4. Bölüm

6.7K 393 113
                                    


Merhaba biz geldiiiikkk. Nasılsınız? Umarım iyisinizdir. Sizi daha fazla tutmadan şöyle bölüme alayım öyleyse ;))

.....

Anne.

4 harf, tek kelime ve bir insan. Bir gün gitse bile nasıl içinizde yaşıyor biliyor musunuz? Sanki hayattayken bile öyle yaşamamış gibi, dünyanın en güzel yerine saklamış ve onu orda ona zarar veren herkesten koruyabiliyormuşsunuz gibi. Hissediyorsunuz, artık gerçekten mutluymuş gibi. Gerçekten.

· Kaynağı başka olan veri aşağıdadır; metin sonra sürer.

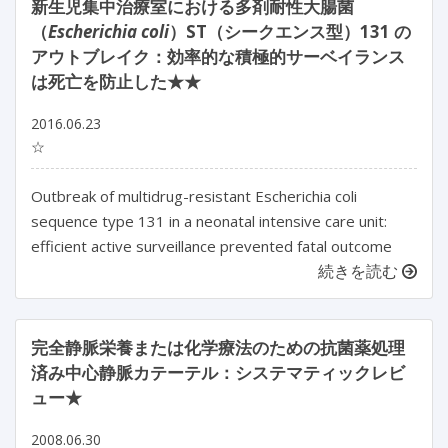
新生児集中治療室における多剤耐性大腸菌
（
Escherichia coli
）ST（シークエンス型）131 の
アウトブレイク：効率的な積極的サーベイランス
は死亡を防止した★★
2016.06.23
☆
Outbreak of multidrug-resistant Escherichia coli
sequence type 131 in a neonatal intensive care unit:
efficient active surveillance prevented fatal outcome
続きを読む
完全静脈栄養または化学療法のための抗菌薬処理
済み中心静脈カテーテル：システマティックレビ
ュー★
2008.06.30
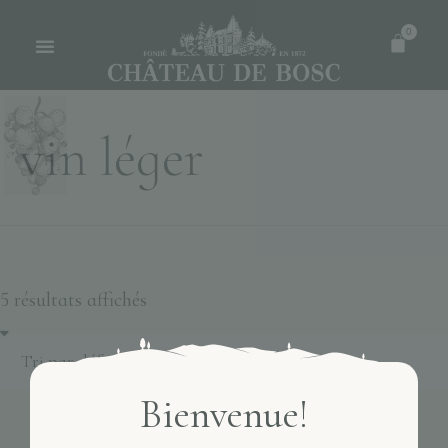
0
vin léger
5 résultats affichés
Bienvenue!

Biliyordum. O da kanamıştı. Belki de hâlâ kanıyordu. Böyle bir yara sonsuza dek kapanamazdı ki zaten. Sadece bir süre tutabileceği kadar yara bandı kullanılırdı. Yara bandı kan içinde kalıp düşene dek.  

Yusuf'a ne söyleyeceğimi bilemediğimde bunun farkına varmış olacak ki tekrar birbirimize iyi geceler dileyerek odalarımıza geçmiştik. Yarım saatten uzun süredir tavanı izliyor ve düşünüyordum.

Artık bu kadar sık teşekkür etmemelisin.

Etmemeliyim. İnsanların yarasını biliyorken orayı oymamalıyım. Nasıl bir şey olduğunu biliyorken yapmamalıyım. Peki tekrar teşekkür edecek bir duruma düştüğümde ne diyeceğim?

Hiçbir şey.

Evet, hiçbir şey. Hem dün gece tam edecekken susturmuştu beni, anlamıştı.  Acaba yine anlar mıydı?

Peki o annesizlikle nasıl baş edebilmişti?
Baş edebilmiş miydi? Onun da canı çok yanmış mıydı? Ona da annesizlik dünyanın en ağır şeyiymiş gibi gelmiş miydi?

Peki babası? O neredeydi? Onunla arası nasıldı? Benim ki kadar kötü bir durumda olmamasını dileyerek elimi saçlarımın arasına daldırırken derin bir nefes verdim. Başımı yastığa daha da gömerken, yanımda ki kardeşime sıkıca sarılıp bütün bu soruları zihnimin bir köşesine süpürdüm çünkü silmem mümkün değilmiş, düşünmemek imkansızmış gibi geliyordu.

🌿

Gece uyku tutmamış az da olsa bir yarım saat gözlerim kaymıştı. Onun dışında yatakta dönüp durmuş ve zihnimi susturmaya çalıştırmıştım fakat pek de başarılı olduğum söylenemezdi. Yedi gibi uyandığımda henüz kimse kalkmamışken duşumu hızlıca almış ve odaya geri dönmüştüm.

Yavaş yavaş üzerimi giydiğimde aşağıdan gelen sesleri duyabiliyordum. Muhtemelen Sakine abla kahvaltı hazırlıyordu. Yatakta uyumaya devam eden kardeşime bakındığımda sanki günlerdir uyumamış gibi kendini uykuya kaptırmıştı. Saçlarının üzerine minik bir öpücük kondurup, havluyla üstünkörü kuruladığım dalgalı saçlarımı boğazlı elbisemin üzerine saldım ve telefonumu da komidinin üzerinden alarak aşağıya adımladım.

Oturma salonuna bakındığımda kimseler yoktu. Mutfağa, Sakine ablayı görmek için girdiğimdeyse yine aynı manzarayla karşılaşmıştım. Ama sesler duymuştum, emindim buradan geliyordu. Fadime sultanın sesi kulaklarıma dolarken dışarıya doğru yöneldim. Kapıyı açıp etrafa bakındığımda yine o bilindik manzarayla karşılaştım.

Elinde beyaz bir kabın sapını tutmuş, dikkatle gelen Sakine ablayı görene kadar öylece durup bakınmaya devam etmiştim. Ayağında ki çiçekli kara lastikleri çıkarıp mutfağa adımlarken peşine takıldım. 

"Günaydın Sakine abla."

Beyaz kabı tezgahın üzerine koyduktan sonra nefessiz bir şekilde yanda ki sandalyeye oturdu.

"Bizden geçti habu işler. Göriy misın iki adımlık yol yürudum da götümden nefes aliyrım."

Gülerek yanında ki sandalyeye yerleştim.